Cyanobacteria may fix nitrogen through heterocysts in addition to photosynthesis. Some of them are immobile, while others gliding motility allows them to move. Hormogonia are cyanobacterial cell filaments that move around. Individual cells can break out from this thread and form a new colony somewhere else.

They create gas vesicles in order to float (a vesicle bounded by a protein sheath and not by a lipid membrane). Binary fission is how cyanobacteria reproduce.

Cyanobacteria and Nitrogen Fixation

Some cyanobacteria are nitrogen-fixing microorganisms. An example is Anabaena. They can transform atmospheric nitrogen into a form (such as ammonia, nitrites, or nitrates) that other species (such as plants and animals) may use and convert into proteins and nucleic acids. Cyanobacteria may fix atmospheric nitrogen by converting into heterocysts, which are specialised cells. When the environment is anoxic and fixed nitrogen is limited, heterocysts develop.

Cyanobacterial Circadian Rhythm

Eukaryotes were formerly considered to be the only ones with a circadian cycle. Scientists later discovered that some cyanobacteria had a circadian rhythm as well.

Cyanobacteria Evolution

Endosymbiotic hypothesis states that eukaryotes that have gained the capacity to photosynthesize originated from primordial eukaryotes that swallowed rudimentary photosynthetic prokaryotes like cyanobacteria. The three major endosymbiotic eukaryotes, green plants, red algae, and glaucophytes, evolved as a result of a primordial endosymbiotic event.

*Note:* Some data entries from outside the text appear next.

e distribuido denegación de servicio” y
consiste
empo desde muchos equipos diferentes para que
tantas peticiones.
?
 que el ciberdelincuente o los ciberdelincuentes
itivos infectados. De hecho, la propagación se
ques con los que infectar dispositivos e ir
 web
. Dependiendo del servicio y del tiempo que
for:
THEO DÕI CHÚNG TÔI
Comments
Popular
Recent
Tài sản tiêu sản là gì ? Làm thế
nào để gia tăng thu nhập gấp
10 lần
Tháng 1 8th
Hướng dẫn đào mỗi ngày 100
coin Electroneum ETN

Archaeplastida is a monophyletic group made composed of these three groups. The plastid (chloroplast) that we know today is thought to have evolved from the basic cyanobacterial cell inside the eukaryote.

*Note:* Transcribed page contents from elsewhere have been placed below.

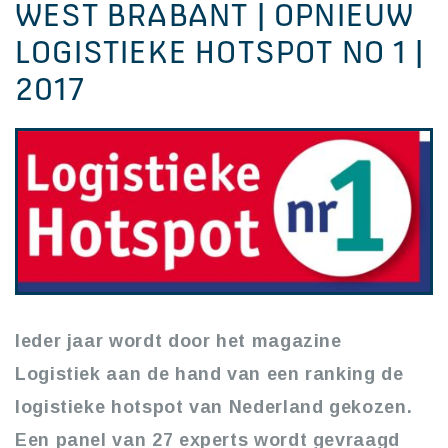
WEST BRABANT | OPNIEUW
LOGISTIEKE HOTSPOT NO 1 |
2017
Ieder jaar wordt door het magazine
Logistiek aan de hand van een ranking de
logistieke hotspot van Nederland gekozen.
Een panel van 27 experts wordt gevraagd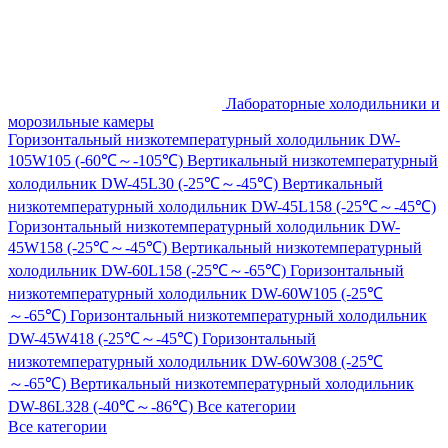
Лабораторные холодильники и
морозильные камеры
Горизонтальный низкотемпературный холодильник DW-
105W105 (-60℃～-105℃)
Вертикальный низкотемпературный
холодильник DW-45L30 (-25℃～-45℃)
Вертикальный
низкотемпературный холодильник DW-45L158 (-25℃～-45℃)
Горизонтальный низкотемпературный холодильник DW-
45W158 (-25℃～-45℃)
Вертикальный низкотемпературный
холодильник DW-60L158 (-25℃～-65℃)
Горизонтальный
низкотемпературный холодильник DW-60W105 (-25℃
～-65℃)
Горизонтальный низкотемпературный холодильник
DW-45W418 (-25℃～-45℃)
Горизонтальный
низкотемпературный холодильник DW-60W308 (-25℃
～-65℃)
Вертикальный низкотемпературный холодильник
DW-86L328 (-40℃～-86℃)
Все категории
Все категории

Morphologically, phylogenetically, genetically, and biochemically, the chloroplast and the cyanobacterial cell appear to have a lot in common. Secondary and tertiary endosymbiotic occurrences followed the original endosymbiosis, and they are thought to have led to later lineages of photosynthetic eukaryotes.

Cyanobacterial Blooms

Cyanobacteria may be found in both aquatic and wet soil environments. In aquatic settings, especially those that are stationary, quiet, or slowly moving, they can also induce algal blooms.

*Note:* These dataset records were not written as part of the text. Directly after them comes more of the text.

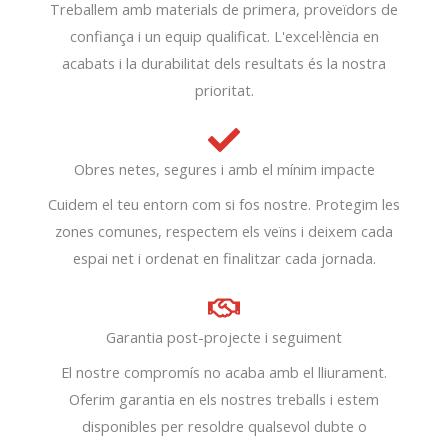
Treballem amb materials de primera, proveïdors de
confiança i un equip qualificat. L'excel·lència en
acabats i la durabilitat dels resultats és la nostra
prioritat.
Obres netes, segures i amb el mínim impacte
Cuidem el teu entorn com si fos nostre. Protegim les
zones comunes, respectem els veïns i deixem cada
espai net i ordenat en finalitzar cada jornada.
Garantia post-projecte i seguiment
El nostre compromís no acaba amb el lliurament.
Oferim garantia en els nostres treballs i estem
disponibles per resoldre qualsevol dubte o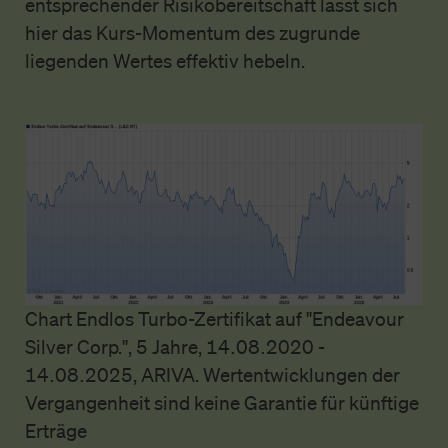
entsprechender Risikobereitschaft lässt sich
hier das Kurs-Momentum des zugrunde
liegenden Wertes effektiv hebeln.
Chart Endlos Turbo-Zertifikat auf "Endeavour
Silver Corp.", 5 Jahre, 14.08.2020 -
14.08.2025, ARIVA. Wertentwicklungen der
Vergangenheit sind keine Garantie für künftige
Erträge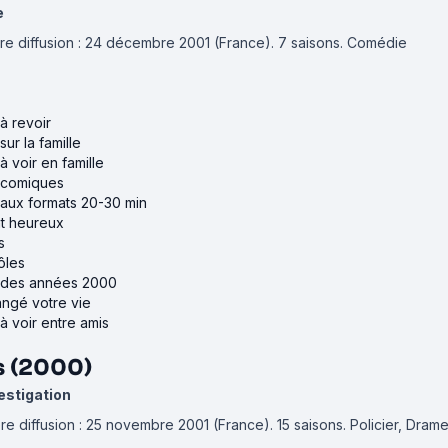
e
re diffusion : 24 décembre 2001 (France).
7 saisons.
Comédie
à revoir
sur la famille
à voir en famille
s comiques
 aux formats 20-30 min
nt heureux
s
ôles
s des années 2000
angé votre vie
à voir entre amis
s (2000)
estigation
re diffusion : 25 novembre 2001 (France).
15 saisons.
Policier, Dram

Cyanobacteria produce an algal bloom that looks like a blue-green slime. It may include cyanotoxins (toxins generated by cyanobacteria) that, at certain quantities, can cause serious sickness or death. It has the potential to induce shellfish poisoning and fish death.

Anthropogenic eutrophication of aquatic environments exacerbates cyanobacterial blooms. Rising temperatures, vertical stratification, increased CO2 in the atmosphere, and high phosphorus concentrations can all contribute to the exponential growth of cyanobacterial populations. Neurotoxins, hepatotoxins, cytotoxins, and endotoxins are among the cyanotoxins that can induce respiratory failure in animals ingesting polluted water.

Importance of Cyanobacteria

Cyanobacteria help maintain soil in terrestrial environments, such as wet soil. Their expansion helps to avoid erosion. They aid in the retention of water. Microcoleus vaginatus, for example, is a cyanobacterium that forms a polysaccharide sheath that binds soil particles and aids in water retention.

Cyanobacteria play an important role in the oxygen cycle. Prochlorococcus sp. is responsible for roughly half of the oxygen produced by photosynthesis in the open ocean.

Heterotrophic cyanobacteria are cyanobacteria that eat other cyanobacteria. Some heterorophic parasitic cyanobacteria, such as black band disease, can infect their invertebrate hosts.